We finally got the DVD from Netflix this weekend, and we all sat down to watch “The Gay Cowboy Movie”. There was/still is soooo much controversy about this movie and how they’re gay, and how the movie is still a beautiful movie, etc. My mom saw it in theaters, and said that it was pretty good, but loooong. It’s actually only a little bit over 2 hours.
But anyway, it starts out with two guys herding sheep, and then they find out that they’re gay and love each other. One is open about it, while the other is in denial. After the sheep herding (about 50 minutes of the movie) they both go their seperate ways, scarred for life. They both get married and have kids. Then one day, a letter comes to the one in denial (Keith Ledger) asking for another trip to Brokeback Mountain where they had originally herded the sheep. “You Bet” he replies. This starts a 20 year relationship where they pretend that they’re “fishing pals” every year or so and go back to visit Brokeback Mountain, and well - love each other.
The movie is BEAUTIFULLY shot, the locations on Brokeback Mountain, the way the shots are set up, it’s all amazing, also how this movie can be about two gay cowboys (actually, they’re sheepboys), and not be shunned by the entire world (The movie, that is.) The movie is emotional, and although slowly paced, (It was originally a short story) it keeps you fairly interested throughout, and the situations are great. But in the ending BEGIN SPOILER.
Someone dies, and it’s just not brought out in the same way that it should. It’s not as emotional as it could and should be and the ending just leaves you kind of feeling empty.

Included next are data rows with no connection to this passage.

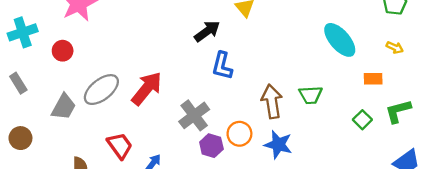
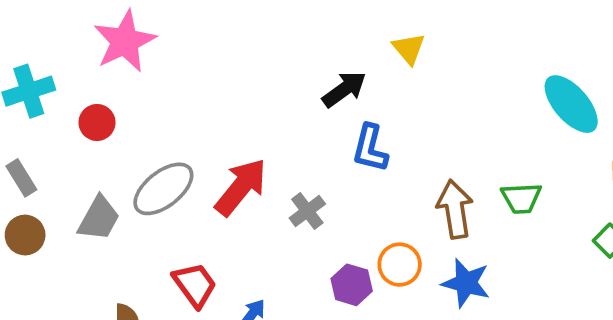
gray cross: (194, 115) -> (307, 211), moved, size x0.7
brown circle: (20, 138) -> (25, 235), moved

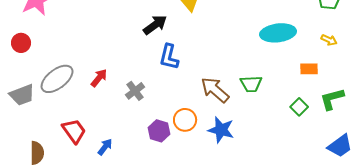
cyan ellipse: (571, 104) -> (278, 33), turned -56
red arrow: (241, 187) -> (99, 78), size x0.6
brown arrow: (455, 209) -> (215, 90), turned -40
gray trapezoid: (99, 218) -> (22, 95), turned 40

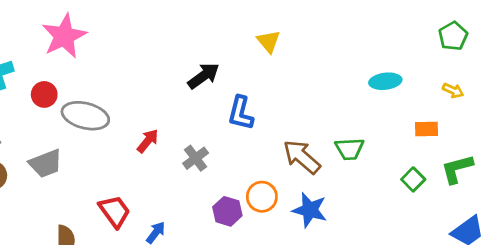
black arrow: (155, 25) -> (203, 76), moved
cyan ellipse: (278, 33) -> (385, 81), size x0.7
gray ellipse: (57, 79) -> (85, 116), moved, turned 52

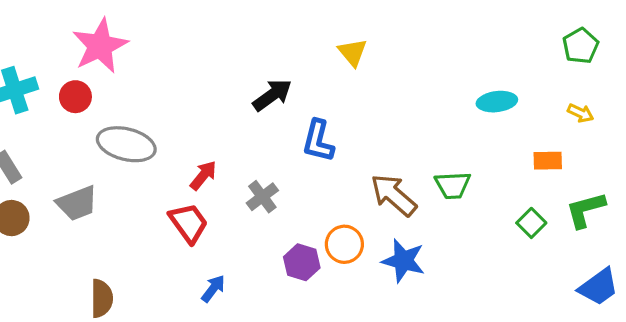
red circle: (44, 94) -> (75, 97), moved
red trapezoid: (115, 211) -> (189, 223), moved

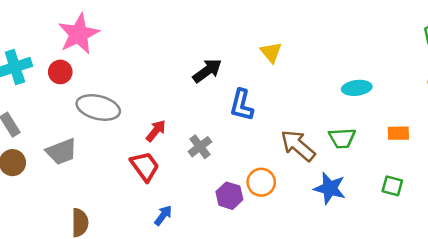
yellow triangle: (353, 52) -> (271, 52), moved
cyan ellipse: (497, 102) -> (357, 88), moved
orange rectangle: (548, 161) -> (398, 133), moved
green square: (531, 223) -> (392, 186), moved, turned -30
blue star: (403, 261) -> (330, 188), moved

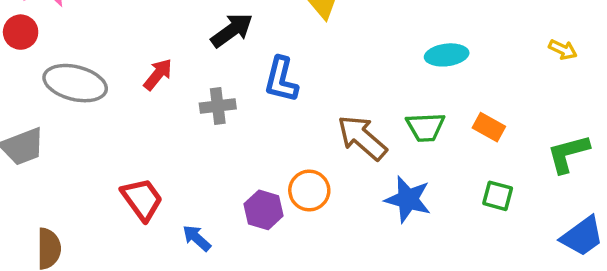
red arrow: (156, 131) -> (158, 74), moved
orange rectangle: (398, 133) -> (489, 127), moved, turned 30
gray cross: (200, 147) -> (218, 106), moved, turned 30
red trapezoid: (145, 166) -> (142, 199), moved
blue arrow: (163, 215) -> (197, 238), moved, turned -85

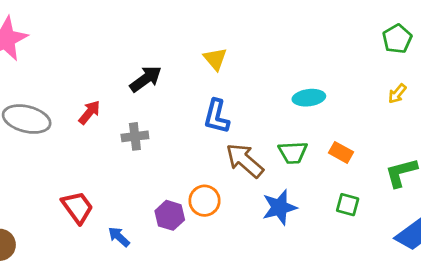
yellow arrow: (563, 50) -> (397, 94), turned 105
blue L-shape: (281, 80) -> (217, 116), moved
blue star: (408, 199) -> (279, 207), turned -30

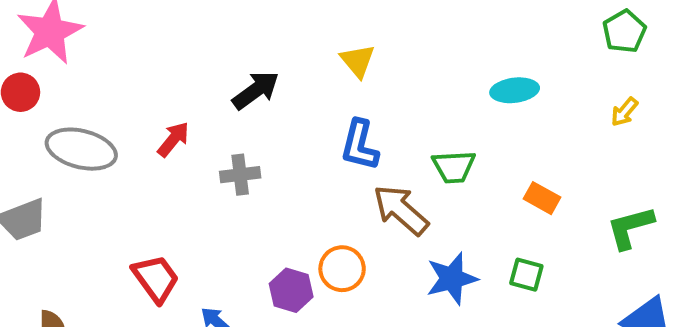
cyan ellipse: (309, 98) -> (515, 90), moved
green trapezoid: (293, 152) -> (454, 167), moved
green square: (348, 205) -> (526, 275), moved

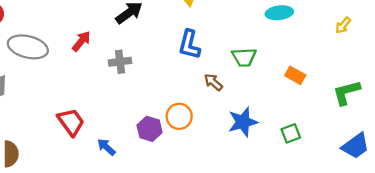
brown arrow: (401, 210) -> (213, 82), size x0.6
green square: (526, 275) -> (291, 133), moved, turned -36

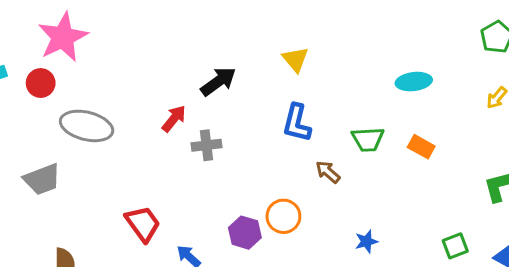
red arrow: (81, 41) -> (174, 119), moved
orange rectangle: (295, 75) -> (421, 147), moved
blue star: (243, 122) -> (366, 241), moved, size x0.6
green square: (291, 133) -> (455, 246), moved

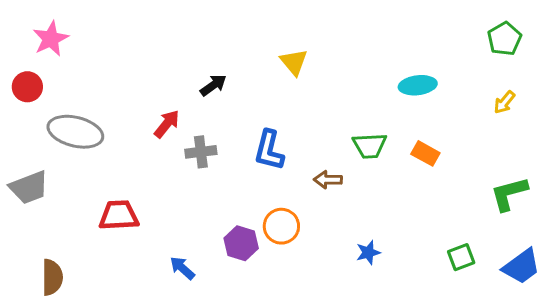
pink star: (63, 37) -> (51, 39), size x0.7
black arrow: (218, 82) -> (213, 85), size x0.7
blue L-shape: (297, 123) -> (269, 150), moved
brown arrow: (328, 172) -> (328, 180), turned -40
red trapezoid: (143, 224) -> (119, 215), moved, turned -57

END SPOILER. It’s “gayness” is a bit disconcerning throughout, though you get used to it about half way through. I don’t know, it just doesn’t seem to come together at the end the way other movies like Crash did. Personally, I think that Crash DEFINITELY deserved the Academy Award for best picture more than Brokeback Mountain, as it did win it. I mean, Brokeback Mountain is a great movie, but it’s just not really meaningful at the end, and makes you feel like you missed something, and there is something missing, though it’s hard to place what. Heterosexual love? Maybe. But it does have that - kind of, I mean they both get married and have kids which just makes it seem kind of weird how they both live striaght lives and gay lives alos. Or maybe it’s just that it was taken from a short story as opposed to a full length book, or just an original screenplay.
[rating:4]

Very perceptive review.
Nice review of a turd of a movie. I mean really, outside of an art house on the same street as the local Village Voice . . .
To lend some context, I’m not real crazy about over-the-top hetero “lovin’ each other” on mainstream movie screens either. That gay sex is not my method of physical “lovin’” just extenuates the matter. In other words, anyone whose core societal division is governed by which holes are involved in sex, rather that have that factor be off to the side somewhere, is automatically suspect in my mind.
Treating this “B” plus movie with kid gloves, and insulating it from honest competition - if there is such a thing in the movie business - didn’t do it, or it’s devotees any real favors either.